*** Opening RECORDS TO USE ***

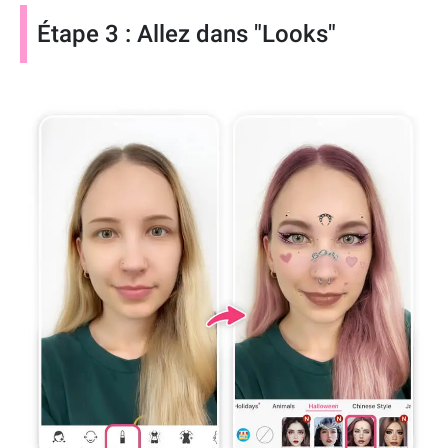
Étape 3 : Allez dans "Looks"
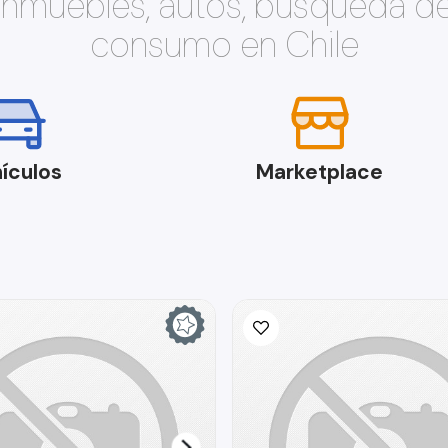
 inmuebles, autos, búsqueda d
consumo en Chile
ículos
Marketplace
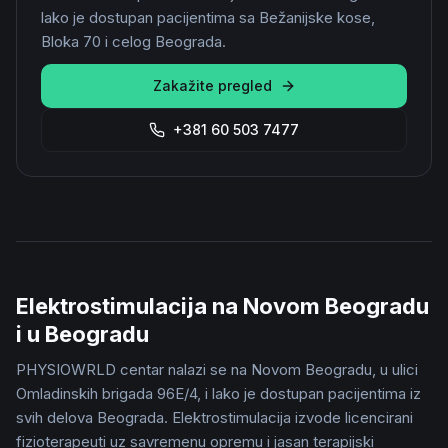
lako je dostupan pacijentima sa Bežanijske kose,
Bloka 70 i celog Beograda.
Zakažite pregled
+381 60 503 7477
Elektrostimulacija na Novom Beogradu
i u Beogradu
PHYSIOWRLD centar nalazi se na Novom Beogradu, u ulici
Omladinskih brigada 96E/4, i lako je dostupan pacijentima iz
svih delova Beograda. Elektrostimulacija izvode licencirani
fizioterapeuti uz savremenu opremu i jasan terapijski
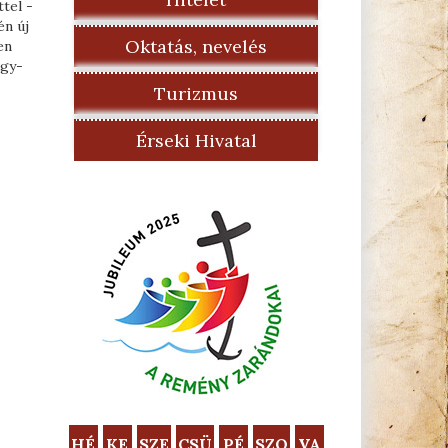
tel -
én új
Oktatás, nevelés
en
egy-
Turizmus
Érseki Hivatal
HÉ
KE
SZE
CSÜ
PÉ
SZO
VA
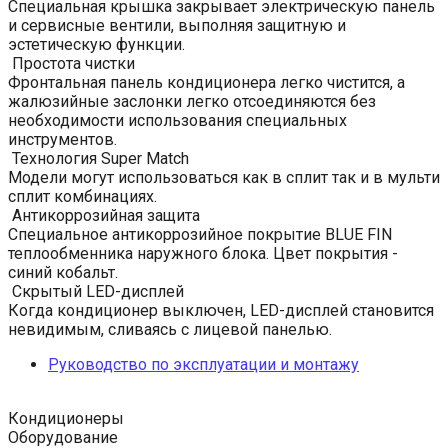
Специальная крышка закрывает электрическую панель
и сервисные вентили, выполняя защитную и
эстетическую функции.
Простота чистки
Фронтальная панель кондиционера легко чистится, а
жалюзийные заслонки легко отсоединяются без
необходимости использования специальных
инструментов.
Технология Super Match
Модели могут использоваться как в сплит так и в мульти
сплит комбинациях.
Антикоррозийная защита
Специальное антикоррозийное покрытие BLUE FIN
теплообменника наружного блока. Цвет покрытия -
синий кобальт.
Скрытый LED-дисплей
Когда кондиционер выключен, LED-дисплей становится
невидимым, сливаясь с лицевой панелью.
Руководство по эксплуатации и монтажу
Кондиционеры
Оборудование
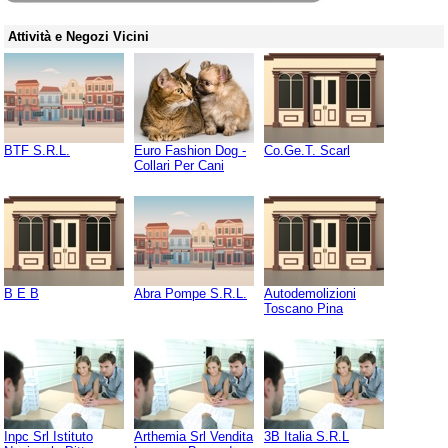
Attività e Negozi Vicini
BTF S.R.L.
Euro Fashion Dog -
Co.Ge.T. Scarl
Collari Per Cani
B E B
Abra Pompe S.R.L.
Autodemolizioni
Toscano Pina
Inpc Srl Istituto
Arthemia Srl Vendita
3B Italia S.R.L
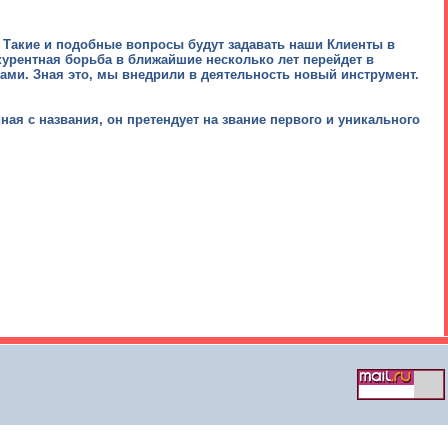
 Такие и подобные вопросы будут задавать наши Клиенты в
урентная борьба в ближайшие несколько лет перейдет в
ами. Зная это, мы внедрили в деятельность новый инструмент.
ая с названия, он претендует на звание первого и уникального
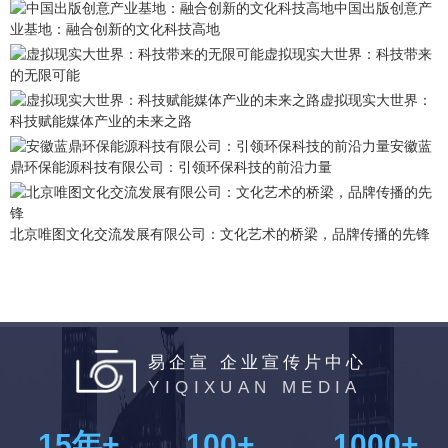
中国出版创意产
业基地：融合创新的文化科技高地
虚拟现实大世界：科技带来
的无限可能
虚拟现实大世界：
科技赋能媒体产业的未来之路
安徽蓝
鼎环保能源科技有限公司：引领环保科技的前沿力量
北京唯图文化交流发展有限公司：文化艺术的桥梁，品牌传播的先锋
易企宣 企业宣传片中心
YIQIXUAN MEDIA
15
年+
100
+
1000
+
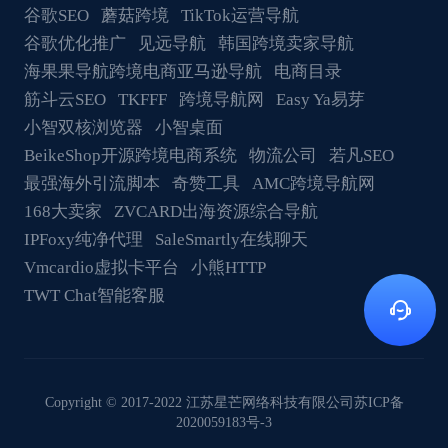
谷歌SEO
蘑菇跨境
TikTok运营导航
谷歌优化推广
见远导航
韩国跨境卖家导航
海果果导航跨境电商亚马逊导航
电商目录
筋斗云SEO
TKFFF
跨境导航网
Easy Ya易芽
小智双核浏览器
小智桌面
BeikeShop开源跨境电商系统
物流公司
若凡SEO
最强海外引流脚本
奇赞工具
AMC跨境导航网
168大卖家
ZVCARD出海资源综合导航
IPFoxy纯净代理
SaleSmartly在线聊天
Vmcardio虚拟卡平台
小熊HTTP
TWT Chat智能客服
Copyright © 2017-2022 江苏星芒网络科技有限公司
苏ICP备
2020059183号-3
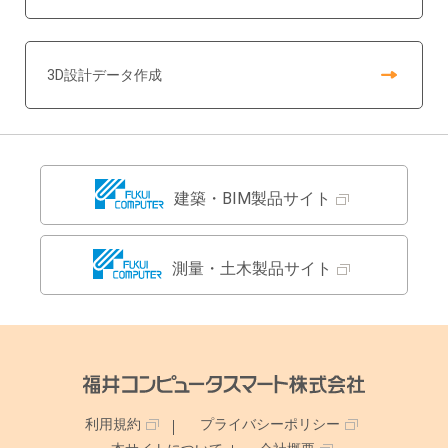
3D設計データ作成
建築・BIM製品サイト
測量・土木製品サイト
利用規約
プライバシーポリシー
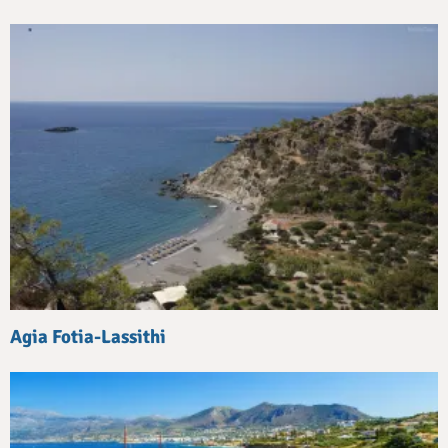
Agia Fotia-Lassithi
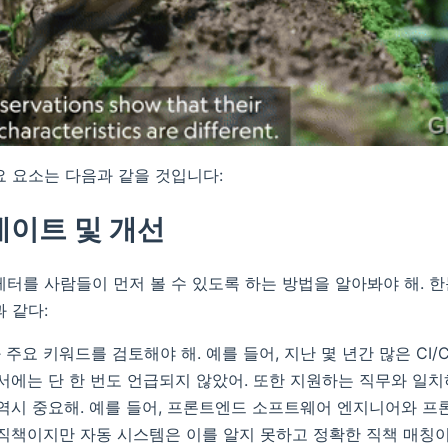
요 요소는 다음과 같을 것입니다:
데이트 및 개선
레터를 사람들이 먼저 볼 수 있도록 하는 방법을 알아봐야 해. 한
 같다:
주요 키워드를 검토해야 해. 예를 들어, 지난 몇 년간 많은 CI
력서에는 단 한 번도 언급되지 않았어. 또한 지원하는 직무와 일
 역시 중요해. 예를 들어, 프론트엔드 소프트웨어 엔지니어와 
 직책이지만 자동 시스템은 이를 알지 못하고 정확한 직책 매칭이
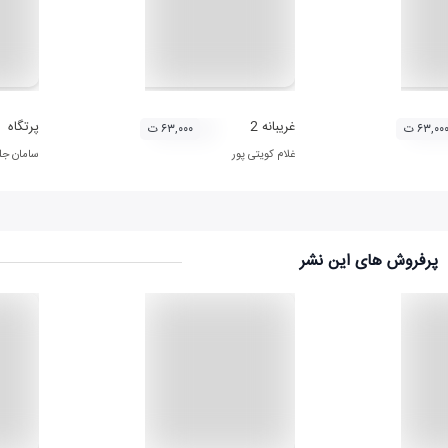
غریبانه 2
پرتگاه
۶۳,۰۰ ت
۶۳,۰۰۰ ت
غلام کویتی پور
سامان جل
پرفروش های این نشر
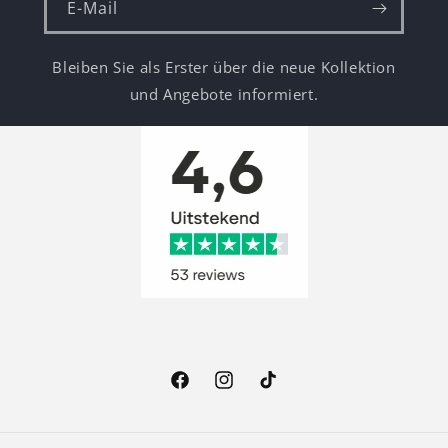
E-Mail
Bleiben Sie als Erster über die neue Kollektion
und Angebote informiert.
Facebook
Instagram
TikTok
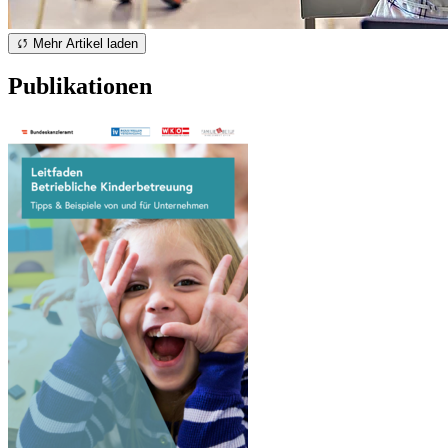
Mehr Artikel laden
Publikationen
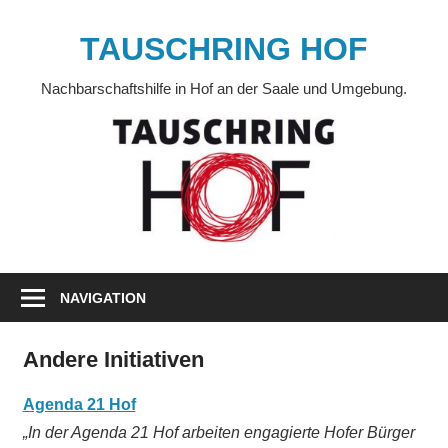
Zum
Inhalt
TAUSCHRING HOF
springen
Nachbarschaftshilfe in Hof an der Saale und Umgebung.
NAVIGATION
Andere Initiativen
Agenda 21 Hof
„In der Agenda 21 Hof arbeiten engagierte Hofer Bürger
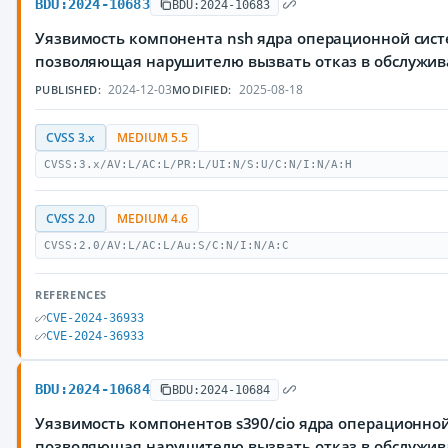
BDU:2024-10683
BDU:2024-10683
Уязвимость компонента nsh ядра операционной сист
позволяющая нарушителю вызвать отказ в обслужи
2024-12-03
2025-08-18
PUBLISHED:
MODIFIED:
CVSS 3.x
MEDIUM 5.5
CVSS:3.x/AV:L/AC:L/PR:L/UI:N/S:U/C:N/I:N/A:H
CVSS 2.0
MEDIUM 4.6
CVSS:2.0/AV:L/AC:L/Au:S/C:N/I:N/A:C
REFERENCES
CVE-2024-36933
CVE-2024-36933
BDU:2024-10684
BDU:2024-10684
Уязвимость компонентов s390/cio ядра операционной
позволяющая нарушителю вызвать отказ в обслужи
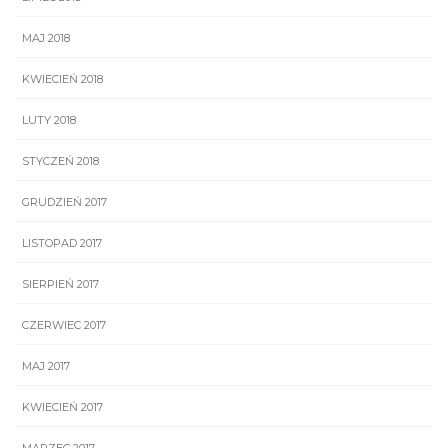
MAJ 2018
KWIECIEŃ 2018
LUTY 2018
STYCZEŃ 2018
GRUDZIEŃ 2017
LISTOPAD 2017
SIERPIEŃ 2017
CZERWIEC 2017
MAJ 2017
KWIECIEŃ 2017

*** Closing RECORDS TO USE ***

TASK DIRECTIONS. Examine the records and pull out every line where the string "CVSS" occurs.

ANSWER BOX.
CVSS 3.x
CVSS:3.x/AV:L/AC:L/PR:L/UI:N/S:U/C:N/I:N/A:H
CVSS 2.0
CVSS:2.0/AV:L/AC:L/Au:S/C:N/I:N/A:C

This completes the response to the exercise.